Find where "Шаг 3: Подготовка и подача документов" appears in the entries below. That line and all lines after it, through the last, are to be duplicated exactly, with nothing else.

Start of Extracted records

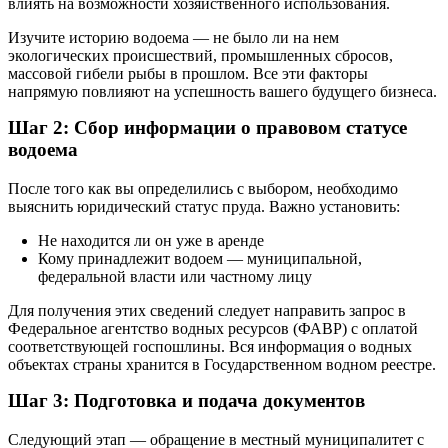
влиять на возможности хозяйственного использования.
Изучите историю водоема — не было ли на нем
экологических происшествий, промышленных сбросов,
массовой гибели рыбы в прошлом. Все эти факторы
напрямую повлияют на успешность вашего будущего бизнеса.
Шаг 2: Сбор информации о правовом статусе
водоема
После того как вы определились с выбором, необходимо
выяснить юридический статус пруда. Важно установить:
Не находится ли он уже в аренде
Кому принадлежит водоем — муниципальной,
федеральной власти или частному лицу
Для получения этих сведений следует направить запрос в
Федеральное агентство водных ресурсов (ФАВР) с оплатой
соответствующей госпошлины. Вся информация о водных
объектах страны хранится в Государственном водном реестре.
Шаг 3: Подготовка и подача документов
Следующий этап — обращение в местный муниципалитет с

End of Extracted records

• Task result
Шаг 3: Подготовка и подача документов
Следующий этап — обращение в местный муниципалитет с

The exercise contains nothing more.